There is a small tube that connects the middle ear space to the back of the throat known as the EUSTACHIAN TUBE. This tube is normally closed but opens momentarily upon yawning or swallowing. This periodic opening maintains equalization of the air pressure between the middle ear and outside air pressure. This pressure must be equalized for most effective transfer of sounds through the middle ear. If it becomes unequal as with rapid altitude change (i.e. on an airplane) or with a cold, the sudden opening of the Eustachian tube produces a ‘pop’ along with improved hearing because the pressure balance has been restored. Children have smaller, less efficiently positioned Eustachian tubes compared to adults, and this contributes to a higher incidence of blocked ears and subsequent ear infections.
The Inner Ear
The inner ear is comprised of two functionally separate sections: the VESTIBULAR (balance) portion and the COCHLEA (hearing portion). These two are interconnected and each serves it’s own vital function.
The vestibular portion enables us to sense motion and head position in relation to gravity. This area makes it possible to maintain sharp visual focus with the many small and rapid motions of the head that occur as we engage in walking or other activities.

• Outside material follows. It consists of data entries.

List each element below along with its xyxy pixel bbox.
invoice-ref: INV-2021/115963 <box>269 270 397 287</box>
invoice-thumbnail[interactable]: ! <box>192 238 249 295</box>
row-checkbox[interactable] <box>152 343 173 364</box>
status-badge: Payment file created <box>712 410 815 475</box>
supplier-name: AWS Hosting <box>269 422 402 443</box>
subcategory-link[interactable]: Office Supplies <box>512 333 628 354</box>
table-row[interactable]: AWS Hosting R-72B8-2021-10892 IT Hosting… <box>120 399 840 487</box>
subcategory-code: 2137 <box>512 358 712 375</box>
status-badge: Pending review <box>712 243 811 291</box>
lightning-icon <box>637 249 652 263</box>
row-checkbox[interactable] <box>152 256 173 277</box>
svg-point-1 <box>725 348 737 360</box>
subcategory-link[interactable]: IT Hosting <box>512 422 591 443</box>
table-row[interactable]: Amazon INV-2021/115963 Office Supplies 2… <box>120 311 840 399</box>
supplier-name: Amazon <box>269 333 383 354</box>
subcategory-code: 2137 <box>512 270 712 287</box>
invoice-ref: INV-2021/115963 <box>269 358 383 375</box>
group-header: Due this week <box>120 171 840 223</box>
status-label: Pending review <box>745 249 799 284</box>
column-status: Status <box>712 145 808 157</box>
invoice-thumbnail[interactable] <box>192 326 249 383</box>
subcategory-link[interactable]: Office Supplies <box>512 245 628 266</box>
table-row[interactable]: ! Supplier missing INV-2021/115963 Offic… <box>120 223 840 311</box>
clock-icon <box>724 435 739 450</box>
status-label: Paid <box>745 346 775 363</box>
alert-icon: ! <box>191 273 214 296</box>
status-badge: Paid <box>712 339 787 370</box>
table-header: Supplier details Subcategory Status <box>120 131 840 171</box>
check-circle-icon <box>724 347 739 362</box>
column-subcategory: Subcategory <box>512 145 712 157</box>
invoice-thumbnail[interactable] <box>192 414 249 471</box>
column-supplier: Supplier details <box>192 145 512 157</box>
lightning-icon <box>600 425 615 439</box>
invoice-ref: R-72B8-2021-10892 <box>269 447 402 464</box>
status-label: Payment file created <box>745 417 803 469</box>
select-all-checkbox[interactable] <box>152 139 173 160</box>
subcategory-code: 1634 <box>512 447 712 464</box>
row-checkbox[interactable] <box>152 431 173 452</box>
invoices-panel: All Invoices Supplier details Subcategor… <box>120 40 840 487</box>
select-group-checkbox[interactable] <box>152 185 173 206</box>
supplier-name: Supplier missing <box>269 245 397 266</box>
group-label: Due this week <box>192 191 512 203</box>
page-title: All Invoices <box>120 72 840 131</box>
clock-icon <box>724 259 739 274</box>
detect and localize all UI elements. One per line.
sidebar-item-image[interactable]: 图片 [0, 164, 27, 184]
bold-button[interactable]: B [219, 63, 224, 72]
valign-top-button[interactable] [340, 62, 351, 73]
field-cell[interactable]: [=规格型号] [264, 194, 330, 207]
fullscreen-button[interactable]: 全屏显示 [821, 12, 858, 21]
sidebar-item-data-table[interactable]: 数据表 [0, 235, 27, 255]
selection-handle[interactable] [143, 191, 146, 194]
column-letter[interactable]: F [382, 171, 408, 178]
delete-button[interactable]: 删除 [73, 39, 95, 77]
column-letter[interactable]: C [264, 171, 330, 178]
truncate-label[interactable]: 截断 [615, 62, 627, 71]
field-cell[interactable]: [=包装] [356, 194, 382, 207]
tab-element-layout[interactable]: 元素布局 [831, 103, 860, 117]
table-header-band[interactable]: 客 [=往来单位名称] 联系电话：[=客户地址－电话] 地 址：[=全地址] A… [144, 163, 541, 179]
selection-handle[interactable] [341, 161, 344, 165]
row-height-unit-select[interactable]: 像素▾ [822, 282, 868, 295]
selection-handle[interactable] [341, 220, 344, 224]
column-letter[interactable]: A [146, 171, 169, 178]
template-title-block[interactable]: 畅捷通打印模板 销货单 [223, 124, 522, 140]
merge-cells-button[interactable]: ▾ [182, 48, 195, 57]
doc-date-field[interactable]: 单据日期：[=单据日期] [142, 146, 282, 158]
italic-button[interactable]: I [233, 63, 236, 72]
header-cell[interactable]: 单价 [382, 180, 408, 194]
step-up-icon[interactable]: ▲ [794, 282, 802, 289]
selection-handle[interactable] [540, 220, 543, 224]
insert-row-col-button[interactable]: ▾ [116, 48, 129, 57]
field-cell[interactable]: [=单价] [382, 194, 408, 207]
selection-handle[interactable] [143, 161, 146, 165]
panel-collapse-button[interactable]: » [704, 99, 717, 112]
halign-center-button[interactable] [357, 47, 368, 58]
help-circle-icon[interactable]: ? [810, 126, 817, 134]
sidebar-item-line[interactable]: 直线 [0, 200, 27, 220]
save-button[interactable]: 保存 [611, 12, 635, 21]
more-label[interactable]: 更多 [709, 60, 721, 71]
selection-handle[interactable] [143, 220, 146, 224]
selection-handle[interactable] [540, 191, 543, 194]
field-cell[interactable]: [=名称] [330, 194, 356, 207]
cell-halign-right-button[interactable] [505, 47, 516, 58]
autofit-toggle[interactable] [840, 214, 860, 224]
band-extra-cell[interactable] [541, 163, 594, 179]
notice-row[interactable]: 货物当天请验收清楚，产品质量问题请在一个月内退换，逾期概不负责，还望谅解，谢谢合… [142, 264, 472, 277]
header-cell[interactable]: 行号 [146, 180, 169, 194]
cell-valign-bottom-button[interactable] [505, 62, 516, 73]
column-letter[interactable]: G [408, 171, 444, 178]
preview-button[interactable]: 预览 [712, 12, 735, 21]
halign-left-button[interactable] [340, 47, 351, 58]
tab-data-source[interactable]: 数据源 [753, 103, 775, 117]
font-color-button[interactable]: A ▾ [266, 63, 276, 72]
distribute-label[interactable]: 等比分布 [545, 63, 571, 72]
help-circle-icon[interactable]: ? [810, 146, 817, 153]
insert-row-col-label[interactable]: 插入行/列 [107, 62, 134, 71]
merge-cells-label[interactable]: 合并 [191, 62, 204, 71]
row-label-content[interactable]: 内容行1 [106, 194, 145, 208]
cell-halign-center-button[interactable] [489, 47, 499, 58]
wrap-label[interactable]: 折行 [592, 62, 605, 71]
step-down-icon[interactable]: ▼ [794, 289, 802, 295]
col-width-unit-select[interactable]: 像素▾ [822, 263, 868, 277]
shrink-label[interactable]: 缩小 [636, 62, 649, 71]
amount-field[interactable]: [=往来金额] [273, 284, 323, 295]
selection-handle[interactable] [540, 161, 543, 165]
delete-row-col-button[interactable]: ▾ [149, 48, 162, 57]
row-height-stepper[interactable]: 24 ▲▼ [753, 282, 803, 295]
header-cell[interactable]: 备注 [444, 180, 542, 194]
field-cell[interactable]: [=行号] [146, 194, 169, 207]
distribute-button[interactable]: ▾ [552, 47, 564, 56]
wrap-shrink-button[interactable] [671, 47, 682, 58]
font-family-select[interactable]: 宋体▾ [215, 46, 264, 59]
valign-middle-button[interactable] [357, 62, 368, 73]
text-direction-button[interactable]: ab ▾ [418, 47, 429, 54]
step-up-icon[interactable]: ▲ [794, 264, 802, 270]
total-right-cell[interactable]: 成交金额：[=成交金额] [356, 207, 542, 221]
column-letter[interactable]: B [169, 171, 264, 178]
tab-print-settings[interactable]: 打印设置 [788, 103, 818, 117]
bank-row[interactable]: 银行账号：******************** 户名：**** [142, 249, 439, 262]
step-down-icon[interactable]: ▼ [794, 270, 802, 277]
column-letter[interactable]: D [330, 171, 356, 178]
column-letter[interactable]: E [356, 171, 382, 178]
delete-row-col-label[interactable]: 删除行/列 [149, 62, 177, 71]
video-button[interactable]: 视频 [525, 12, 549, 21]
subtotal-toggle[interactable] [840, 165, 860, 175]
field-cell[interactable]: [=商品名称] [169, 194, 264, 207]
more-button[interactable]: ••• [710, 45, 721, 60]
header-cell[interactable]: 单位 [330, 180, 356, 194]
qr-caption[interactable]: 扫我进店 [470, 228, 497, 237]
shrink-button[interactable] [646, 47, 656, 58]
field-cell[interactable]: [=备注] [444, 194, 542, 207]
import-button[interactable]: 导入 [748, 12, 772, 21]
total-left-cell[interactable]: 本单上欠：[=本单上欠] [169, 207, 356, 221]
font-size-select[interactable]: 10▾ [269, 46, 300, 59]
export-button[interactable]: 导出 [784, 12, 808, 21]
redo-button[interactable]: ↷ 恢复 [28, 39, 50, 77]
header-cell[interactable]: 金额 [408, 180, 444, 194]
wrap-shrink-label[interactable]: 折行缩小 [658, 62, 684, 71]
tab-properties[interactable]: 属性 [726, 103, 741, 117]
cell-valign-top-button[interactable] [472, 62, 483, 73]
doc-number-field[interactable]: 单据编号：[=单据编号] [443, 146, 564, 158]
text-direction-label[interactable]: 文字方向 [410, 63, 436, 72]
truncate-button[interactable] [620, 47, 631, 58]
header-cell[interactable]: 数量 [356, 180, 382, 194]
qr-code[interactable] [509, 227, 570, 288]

The cochlea is a coiled canal within the dense bone tissue of the skull. Resembling a snail’s shell, it houses three fluid-filled membraneous canals extending it’s full length. The central canal houses the ORGAN OF CORTI, which is comprised of specialized cells and their supporting tissues. Vibratory energy propagated through the fluid produces deformation of the organ of Corti, in turn resulting in shearing forces on the tiny hair-like projections it contains. This shearing action triggers an electro-chemical signal that travels through the auditory nervous pathway which then projects to the brainstem and upward to the auditory processing centres of the brain where we ultimately ‘make sense’ of what we have heard.

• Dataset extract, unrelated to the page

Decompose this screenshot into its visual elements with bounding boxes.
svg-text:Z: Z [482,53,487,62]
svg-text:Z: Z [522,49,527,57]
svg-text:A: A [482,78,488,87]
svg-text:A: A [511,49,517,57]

This is a simplified description of a complex activity that ultimately results in what we know as ‘hearing’.
Note: the original post can be found here.
About the Author:
Tina Stafferton is the primary audiologist at Sound Hearing Care. Tina has been providing hearing healthcare to all ages in the Windsor and Essex county area since 1999. Tina has worked extensively in both hospital and private settings. She maintains close relationships with all her patients and prides herself on flexible, individualized care with an emphasis on proven technology.

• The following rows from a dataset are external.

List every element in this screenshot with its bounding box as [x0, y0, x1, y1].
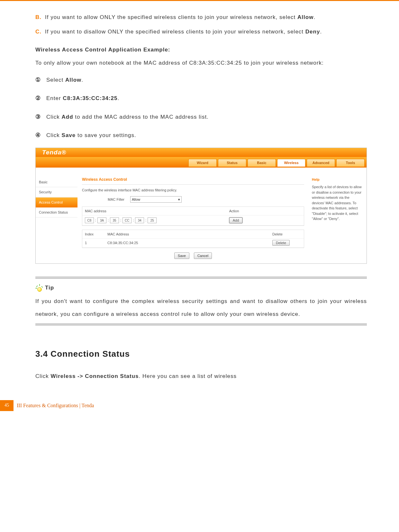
step-1-text: Select Allow. [46, 74, 367, 86]
tip-text: If you don't want to configure the compl… [35, 295, 367, 320]
mac-octet-5[interactable]: 34 [135, 217, 144, 223]
sec-pre: Click [35, 373, 51, 379]
section-heading: 3.4 Connection Status [35, 345, 367, 363]
example-intro: To only allow your own notebook at the M… [35, 57, 367, 69]
mac-input-table: MAC address Action C8: 3A: 35: CC: 34: 2… [82, 206, 304, 226]
step-3-text: Click Add to add the MAC address to the … [46, 111, 367, 123]
sec-post: . Here you can see a list of wireless [139, 373, 237, 379]
mac-filter-row: MAC Filter Allow ▾ [82, 196, 304, 203]
text-c-post: . [320, 29, 322, 35]
colon-sep: : [108, 218, 109, 223]
text-b-post: . [313, 14, 315, 20]
panel-desc: Configure the wireless interface MAC add… [82, 188, 304, 192]
tip-header: Tip [35, 282, 367, 294]
mac-inputs: C8: 3A: 35: CC: 34: 25 [85, 217, 229, 223]
mac-list-row-1: 1 C8:3A:35:CC:34:25 Delete [82, 239, 304, 247]
s2-post: . [117, 95, 119, 101]
help-title: Help [312, 177, 362, 182]
mac-octet-3[interactable]: 35 [110, 217, 119, 223]
marker-c: C. [35, 26, 45, 38]
sec-bold: Wireless -> Connection Status [51, 373, 139, 379]
page-number: 45 [0, 400, 14, 411]
add-button[interactable]: Add [229, 217, 243, 223]
colon-sep: : [95, 218, 96, 223]
mac-filter-label: MAC Filter [82, 197, 130, 202]
colon-sep: : [145, 218, 146, 223]
sidebar-item-connection-status[interactable]: Connection Status [36, 207, 77, 217]
text-c-bold: Deny [305, 29, 320, 35]
action-cell: Add [229, 218, 301, 223]
macaddr-header: MAC Address [107, 232, 272, 236]
page-footer: 45 III Features & Configurations | Tenda [0, 400, 399, 411]
ss-sidebar: Basic Security Access Control Connection… [36, 168, 77, 263]
step-4-marker: ④ [35, 129, 46, 142]
step-2-marker: ② [35, 92, 46, 105]
s2-bold: C8:3A:35:CC:34:25 [63, 95, 117, 101]
step-1-marker: ① [35, 74, 46, 87]
help-panel: Help Specify a list of devices to allow … [309, 168, 367, 263]
s4-bold: Save [62, 132, 76, 138]
tip-label: Tip [45, 282, 54, 294]
list-item-b: B. If you want to allow ONLY the specifi… [35, 11, 367, 23]
text-b-pre: If you want to allow ONLY the specified … [45, 14, 297, 20]
ss-header-bar: Tenda® [36, 148, 367, 157]
s1-post: . [81, 77, 83, 83]
text-c-pre: If you want to disallow ONLY the specifi… [45, 29, 305, 35]
mac-octet-4[interactable]: CC [122, 217, 131, 223]
tab-advanced[interactable]: Advanced [307, 159, 335, 167]
action-header: Action [229, 209, 301, 213]
s1-bold: Allow [65, 77, 81, 83]
tip-divider-bottom [35, 324, 367, 326]
tab-wizard[interactable]: Wizard [188, 159, 217, 167]
row1-delete-cell: Delete [272, 241, 301, 245]
save-button[interactable]: Save [174, 252, 189, 259]
tab-basic[interactable]: Basic [248, 159, 276, 167]
tab-tools[interactable]: Tools [336, 159, 365, 167]
tab-wireless[interactable]: Wireless [277, 159, 305, 167]
row1-mac: C8:3A:35:CC:34:25 [107, 241, 272, 245]
mac-octet-1[interactable]: C8 [85, 217, 94, 223]
page-content: B. If you want to allow ONLY the specifi… [0, 1, 399, 387]
ss-body: Basic Security Access Control Connection… [36, 168, 367, 263]
mac-address-header: MAC address [85, 209, 229, 213]
mac-filter-select[interactable]: Allow ▾ [130, 196, 182, 203]
s3-post: to add the MAC address to the MAC addres… [73, 114, 209, 120]
help-text: Specify a list of devices to allow or di… [312, 184, 362, 222]
delete-button[interactable]: Delete [272, 240, 290, 246]
s4-post: to save your settings. [76, 132, 136, 138]
sidebar-item-security[interactable]: Security [36, 187, 77, 197]
sidebar-item-basic[interactable]: Basic [36, 177, 77, 187]
mac-list-table: Index MAC Address Delete 1 C8:3A:35:CC:3… [82, 230, 304, 248]
tab-status[interactable]: Status [218, 159, 246, 167]
tenda-logo: Tenda® [42, 149, 66, 157]
mac-input-row: C8: 3A: 35: CC: 34: 25 Add [82, 216, 304, 225]
step-4: ④ Click Save to save your settings. [35, 129, 367, 142]
sidebar-item-access-control[interactable]: Access Control [36, 197, 77, 207]
panel-title: Wireless Access Control [82, 177, 304, 185]
s1-pre: Select [46, 77, 65, 83]
mac-octet-6[interactable]: 25 [148, 217, 157, 223]
mac-octet-2[interactable]: 3A [97, 217, 106, 223]
text-b: If you want to allow ONLY the specified … [45, 11, 367, 23]
delete-header: Delete [272, 232, 301, 236]
chevron-down-icon: ▾ [178, 197, 180, 202]
ss-top-tabs: Wizard Status Basic Wireless Advanced To… [36, 157, 367, 167]
mac-table-header: MAC address Action [82, 207, 304, 216]
footer-text: III Features & Configurations | Tenda [14, 400, 97, 411]
step-2-text: Enter C8:3A:35:CC:34:25. [46, 92, 367, 104]
form-buttons: Save Cancel [82, 252, 304, 259]
section-paragraph: Click Wireless -> Connection Status. Her… [35, 370, 367, 382]
step-2: ② Enter C8:3A:35:CC:34:25. [35, 92, 367, 105]
step-3: ③ Click Add to add the MAC address to th… [35, 111, 367, 124]
s2-pre: Enter [46, 95, 63, 101]
text-b-bold: Allow [297, 14, 313, 20]
tip-divider-top [35, 277, 367, 279]
mac-filter-value: Allow [132, 197, 140, 202]
list-item-c: C. If you want to disallow ONLY the spec… [35, 26, 367, 38]
embedded-screenshot: Tenda® Wizard Status Basic Wireless Adva… [35, 148, 367, 264]
row1-index: 1 [85, 241, 107, 245]
cancel-button[interactable]: Cancel [194, 252, 212, 259]
step-4-text: Click Save to save your settings. [46, 129, 367, 141]
marker-b: B. [35, 11, 45, 23]
step-1: ① Select Allow. [35, 74, 367, 87]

Tina is a member in good standing with the College of Audiologists and Speech-Language Pathologists of Ontario (CASLPO) and is a registered provider with the Assistive Devices Program (ADP). Tina regularly attends conferences and workshops to keep abreast of the rapidly changing technology and research in the areas of hearing and amplification.
M.S. Audiology, Wayne State University (1999)
Doctor of Audiology (Au.D) Wayne State University (2006)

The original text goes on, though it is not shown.